The release of the Apache HTTP server 2.4.52 has been published , which contains 25 changes and fixes 2 vulnerabilities :
- -2021-44790 CVE – buffer overflow in mod_lua, manifested parsing requests, consisting of several parts (multipart). The vulnerability affects configurations in which Lua scripts call the r: parsebody () function to parse the request body and allow an attacker to achieve a buffer overflow by sending a specially crafted request. The facts of the presence of an exploit have not yet been identified, but potentially the problem can lead to the execution of its code on the server.
- CVE-2021-44224 – SSRF vulnerability (Server Side Request Forgery) in mod_proxy, which allows, in configurations with the “ProxyRequests on” setting, through a request for a specially formed URI, to redirect the request to another handler on the same server that accepts connections via a Unix Domain Socket. The problem can also be used to cause a crash by creating conditions for dereferencing a null pointer. The issue affects Apache httpd versions since 2.4.7.

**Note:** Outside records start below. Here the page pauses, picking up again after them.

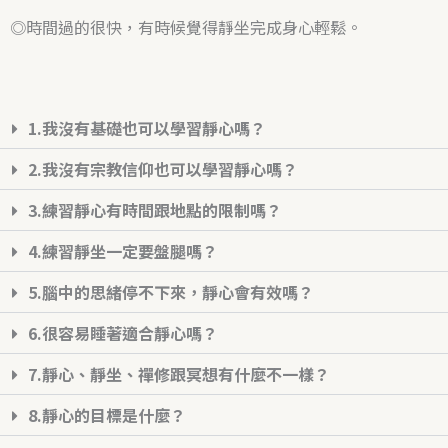
◎時間過的很快，有時候覺得靜坐完成身心輕鬆。
1.我沒有基礎也可以學習靜心嗎？
2.我沒有宗教信仰也可以學習靜心嗎？
3.練習靜心有時間跟地點的限制嗎？
4.練習靜坐一定要盤腿嗎？
5.腦中的思緒停不下來，靜心會有效嗎？
6.很容易睡著適合靜心嗎？
7.靜心、靜坐、禪修跟冥想有什麼不一樣？
8.靜心的目標是什麼？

Notable non-security changes:
- Added support for building with the OpenSSL 3 library in mod_ssl .
- Improved detection of OpenSSL library in autoconf scripts.
- In mod_proxy for tunneling protocols, it is possible to disable the redirection of half-close TCP connections by setting the “SetEnv proxy-nohalfclose” parameter.

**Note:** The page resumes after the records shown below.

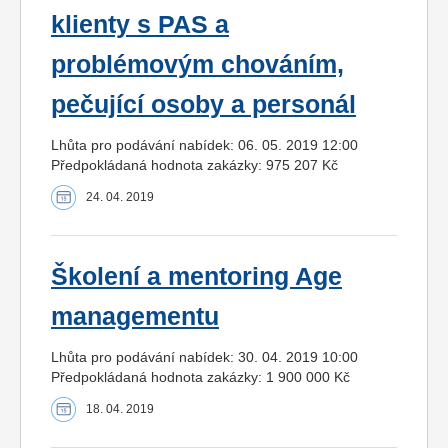
klienty s PAS a
problémovým chováním,
pečující osoby a personál
Lhůta pro podávání nabídek: 06. 05. 2019 12:00
Předpokládaná hodnota zakázky: 975 207 Kč
24. 04. 2019
Školení a mentoring Age
managementu
Lhůta pro podávání nabídek: 30. 04. 2019 10:00
Předpokládaná hodnota zakázky: 1 900 000 Kč
18. 04. 2019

- Added additional checks that URIs not intended for proxying contain the http / https scheme, but those intended for proxying contain the hostname.

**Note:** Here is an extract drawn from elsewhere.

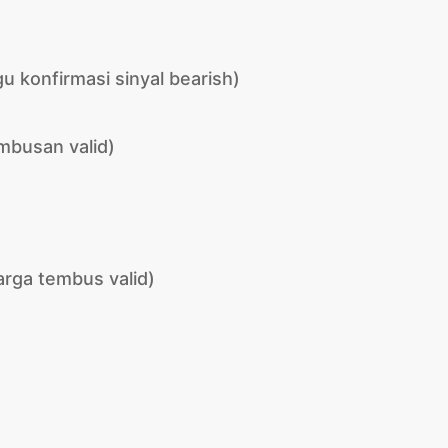
u konfirmasi sinyal bearish)
mbusan valid)
rga tembus valid)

- In mod_proxy_connect and mod_proxy, it is forbidden to change the status code after sending it to the client.
- Sending interim responses after receiving requests with the header “Expect: 100-Continue” is provided with the result that the state is “100 Continue” rather than the current state of the request.
- Mod_dav adds support for CalDAV extensions, which must take both document and property elements into account when generating a property. Added new functions dav_validate_root_ns (), dav_find_child_ns (), dav_find_next_ns (), dav_find_attr_ns () and dav_find_attr (), which can be called from other modules.
- Mpm_event resolves the problem with stopping idle child processes after a spike in server load.
- In mod_http2, regressive changes that lead to incorrect behavior when handling MaxRequestsPerChild and MaxConnectionsPerChild constraints have been fixed.
- The capabilities of the mod_md module, used to automate the receipt and maintenance of certificates using the ACME (Automatic Certificate Management Environment) protocol, have been expanded:
- Added support for the ACME External Account Binding (EAB) mechanism , which is enabled using the MDExternalAccountBinding directive. The values for the EAB can be configured from an external JSON file so that the authentication parameters are not exposed in the main server configuration file.
- The directive ‘MDCertificateAuthority’ provides verification of the indication in the URL parameter http / https or one of the predefined names (‘LetsEncrypt’, ‘LetsEncrypt-Test’, ‘Buypass’ and ‘Buypass-Test’).
- Allowed to specify the MDContactEmail directive inside the <MDomain dnsname> section.
- Several bugs have been fixed, including a memory leak that occurs when a private key fails to load.